Die schönste Zeit des Jahres stand unmittelbar bevor. Jedenfalls empfanden die Kinder das so. Für deren Eltern hieß es sich in das Christkind zu verwandeln und die unverschämten Wunschlisten der Einkommenshöhe anzupassen. Alljährlich wuchsen geschmückte Christbäume wie von Geisterhand aus unzähligen Wohnzimmerböden, die bereits von zahlreichen liebevoll eingepackten Geschenken überschwemmt waren.

Zum Dank für diesen weihnachtlichen Marathon warteten auf die Eltern Präsente ihrer Sprösslinge, die entweder hässlich oder nutzlos, meist aber eine Kombination aus beidem waren. Diese Tradition sollte Littleman weiterführen, dafür musste in diesem Jahr seine Mutter daran glauben. Er fand einen Stapel Zeitschriften mit dem Titel „Selbst ist der Mann“, sozusagen die Bibel für die damals aufkommende Heimwerkerbewegung. Nach umfangreichem Studium der Literatur entschied er sich für etwas Praktisches, ein Tablett. Als Material benötigte er eine quadratische Spanplatte, 4 Holzleisten und ein Stück PVC-Belag. Die Leisten sollten auf die Platte geleimt werden und bildeten so die Umrandung. Die müssten anschließend an der Oberseite und den Ecken stark abgerundet werden. Zum Schluss stand in der Anleitung, den Kunststoffbelag auf die Größe der Tablettstellfläche zuschneiden und mittels Kontaktkleber darauf befestigen.

Das klang einfach und war schnell zu bewerkstelligen, fand Littleman. Außerdem hatte er noch 14 Tage bis zum Hl. Abend Zeit, Eile war daher nicht geboten. Schließlich zwei Tage vor Weihnachten nahm er die Bastelzeitschrift zur Hand und notierte die angegeben Materialien, sowie deren Maße. Als er beim Posten PVC-Belag angekommen war überlegte er kurz und fand, so etwas Billiges würde er sicher nicht verwenden, schließlich sollte es ein besonderes Geschenk sein. Also beschloss Littleman stattdessen ein gediegeneres Material einzusetzen und kaufte bei einem Fliesenhändler vier je 25x25 cm große Steinzeugplatten. Sie waren in Brauntönen gesprenkelt und glichen genau dem Kunststoffbelag aus der Vorlage. Er war glücklich, zwar hatte er den halben Tag damit verbracht sämtliche Utensilien zu besorgen, nun aber sollte nichts seinen Tatendrang mehr bremsen. Er sollte zuerst die 4 Leisten der Reihe nach an den angezeichneten Linien auf das Brett kleben und mittels Schraubzwingen fixieren. War es Übermüdung oder einfach nur seine Unfähigkeit, Littleman strich alle Teile mit dem Leim ein und platzierte sie auf der Platte. Beim Versuch die erste Leiste mit den Zwingen niederzudrücken, rutschten die restlichen drei vom Brett herunten und verteilten sich auf den Fingern, der Hose und zu guter Letzt auf dem Teppich, wo sie Dank des Leimes kleben blieben. Es dauerte bis 2:00 Uhr morgens bis er das Problem gelöst hatte. Noch 1 Tag bis Weihnachten.

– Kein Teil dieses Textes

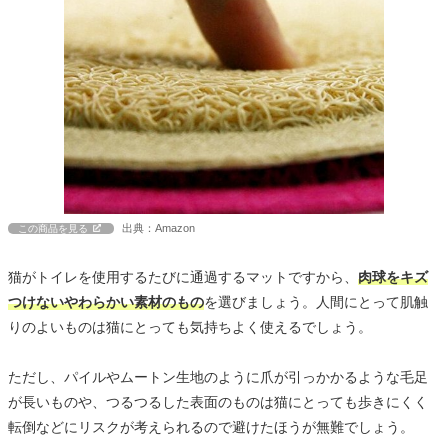
出典：Amazon
この商品を見る
猫がトイレを使用するたびに通過するマットですから、
肉球をキズ
つけないやわらかい素材のもの
を選びましょう。人間にとって肌触
りのよいものは猫にとっても気持ちよく使えるでしょう。
ただし、パイルやムートン生地のように爪が引っかかるような毛足
が長いものや、つるつるした表面のものは猫にとっても歩きにくく
転倒などにリスクが考えられるので避けたほうが無難でしょう。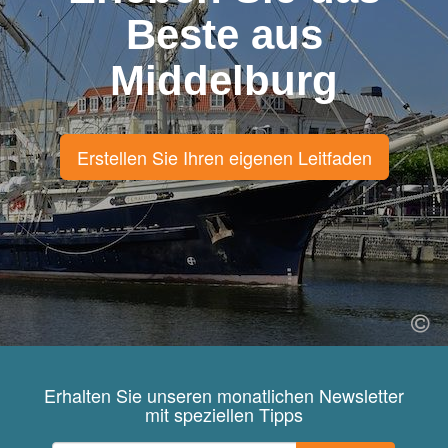
Beste aus
Middelburg
Erstellen Sie Ihren eigenen Leitfaden
Erhalten Sie unseren monatlichen Newsletter
mit speziellen Tipps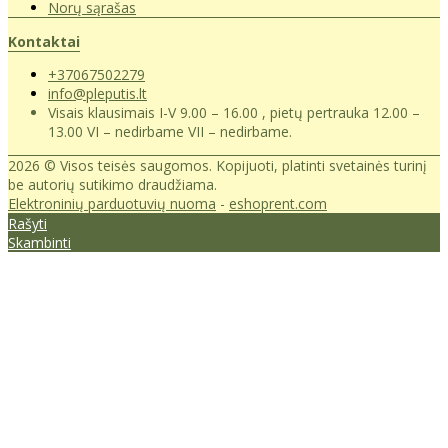
Norų sąrašas
Kontaktai
+37067502279
info@pleputis.lt
Visais klausimais I-V 9.00 – 16.00 , pietų pertrauka 12.00 –
13.00 VI – nedirbame VII – nedirbame.
2026 © Visos teisės saugomos. Kopijuoti, platinti svetainės turinį
be autorių sutikimo draudžiama.
Elektroninių parduotuvių nuoma
-
eshoprent.com
Rašyti
Skambinti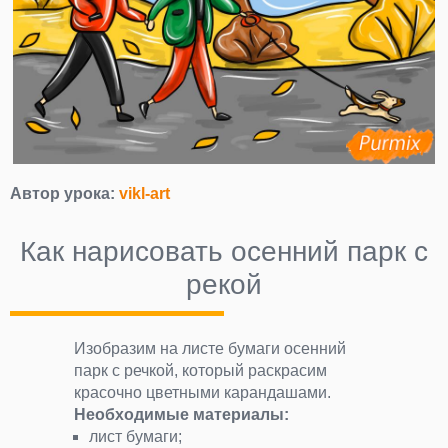
Автор урока:
vikl-art
Как нарисовать осенний парк с
рекой
Изобразим на листе бумаги осенний
парк с речкой, который раскрасим
красочно цветными карандашами.
Необходимые материалы:
лист бумаги;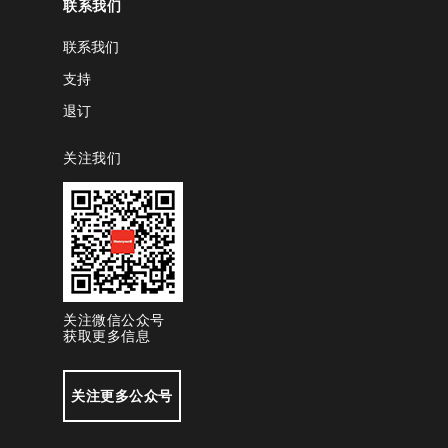
联系我们
联系我们
支持
退订
关注我们
关注微信公众号
获取更多信息
关注更多公众号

Die Nacht war kurz er war aber fest entschlossen, sich gleich nach der Schule dem Tablett zu widmen. Er hatte die Rechnung ohne dem Österreichischen Rundfunk gemacht, der in dieser besinnlichen Zeit sämtliche Kinder mit einer schier überwältigenden Vielzahl an Filmen betäubte. Erst am Abend schaffte Littleman den Weg in sein Zimmer um mit einer Rolle Schmirgelpapier bewaffnet endlich mit dem Abrunden der Leiste zu beginnen. Gegen Mitternacht stellte er entsetzt fest, dass er mit der Arbeit kaum vorangekommen war. Dafür erlahmten seine Arme derart, dass es ihm weder gelang das Licht auszuschalten, noch seine Hose auszuziehen. Noch 0 Tage bis Weihnachten.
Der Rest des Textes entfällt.